Hofübergabe – eigentlich für immer

Die lebzeitige Hofübergabe an die nächste Generation hat in der Landwirtschaft eine lange und gute Tradition. Der Hofeigentümer überträgt seine wirtschaftliche Lebensgrundlage an einen Abkömmling, um sich durch ein Altenteil versorgen zu lassen, während der Übernehmer eine wirtschaftlich selbstständige Stellung erlangt.
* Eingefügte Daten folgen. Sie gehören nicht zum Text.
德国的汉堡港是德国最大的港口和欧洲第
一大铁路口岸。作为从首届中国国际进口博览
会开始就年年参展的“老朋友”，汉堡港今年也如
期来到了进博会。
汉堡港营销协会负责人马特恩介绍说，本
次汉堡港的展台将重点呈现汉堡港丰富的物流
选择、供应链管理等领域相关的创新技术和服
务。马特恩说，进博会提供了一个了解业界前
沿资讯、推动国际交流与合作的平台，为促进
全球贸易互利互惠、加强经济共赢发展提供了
Wegen dieser Besonderheiten gilt der Grundsatz, dass ein einmal vollzogener Hofübergabevertrag nicht mehr rückgängig gemacht werden kann.

Kommt es bei einem gewöhnlichen Kaufvertrag zu schwerwiegenden Problemen oder erweist sich bei einer Schenkung der Beschenkte als grob undankbar, können die Verträge normalerweise rückgängig gemacht werden. Bei einem Hofübergabevertrag besteht diese Möglichkeit normalerweise nicht. Das liegt auch daran, dass die meisten Bundesländer in den wenig bekannten Ausführungsgesetzen zum Bürgerlichen Gesetzbuch (BGB) geregelt haben, dass ein Rücktritt von einem Hofübergabevertrag nicht oder nur unter erschwerten Umständen möglich ist.
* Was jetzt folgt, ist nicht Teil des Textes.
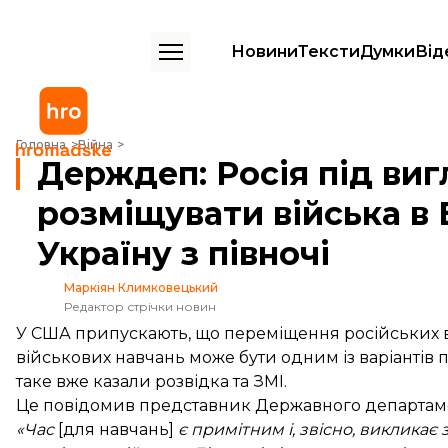
Новини
Тексти
Думки
Від
Держдеп: Росія під виглядом навчань може розміщувати війська в Біл
Головна
Війна
Держдеп: Росія під ви
розміщувати війська в 
Україну з півночі
Маркіян Климковецький
Редактор стрічки новин
У США припускають, що переміщення російських вій
військових навчань може бути одним із варіантів
таке вже казали розвідка та ЗМІ.
Це
повідомив
представник Державного департамен
«Час
[для навчань]
є примітним і, звісно, ​​виклик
In einem Urteil vom 08.12.2015 (Az: IX ZR 98/13) musste sich der Bundesgerichtshof mit einer solchen Situation befassen. Der Übergeber und der Übernehmer waren heillos zerstritten und hatten schon viele Prozesse gegeneinander geführt. Der frühere Hofeigentümer widerrief den Übergabevertrag und erklärte gleichzeitig den Rücktritt wegen groben Undanks, weil der Übernehmer, sein Sohn, angeblich die Auflagen und Pflichten aus dem Übergabevertrag nicht erfüllt habe. Der Übernehmer, der Sohn, kündigte das den Eltern eingeräumte Wohnrecht, wiederum mit der Begründung, diese hätten sich grob vertragswidrig verhalten. Beide bemühten die Gerichte. Amts- und Landgericht kamen zu dem Ergebnis, dass es bei dem vollzogenen Hofübergabevertrag bleiben muss, weil das Ausführungsgesetz zum Bürgerlichen Gesetzbuch des Landes Baden-Württemberg eine „Rücktrittssperre“ enthalte. Der Bundesgerichtshof der die Sache wegen der grundsätzlichen Bedeutung bearbeiten konnte, zeigt die Grenzen solcher Rücktrittssperren auf: Ein Rücktritt von einem Hofübergabevertrag ist dem Übergeber stets – aber auch nur dann – möglich, wenn Pflichtverletzungen des Übernehmers ein solches Gewicht haben, welches auch unter Berücksichtigung eigenen Fehlverhaltens des Übergebers diesen das Festhalten am Vertrag nicht mehr zugemutet werden kann. Umgekehrt stellt der Bundesgerichtshof aber auch klar, dass der Übernehmer beispielsweise die Verpflichtung zur Einräumung eines Wohnrechts kündigen kann, wenn die Störung beim Zusammenleben überwiegend durch den Übergeber verursacht wird und dies dem Übernehmer das weitere Zusammenleben unzumutbar erschwert. Wer nun für das Desaster verantwortlich ist, werden die Gerichte erneut zu prüfen haben.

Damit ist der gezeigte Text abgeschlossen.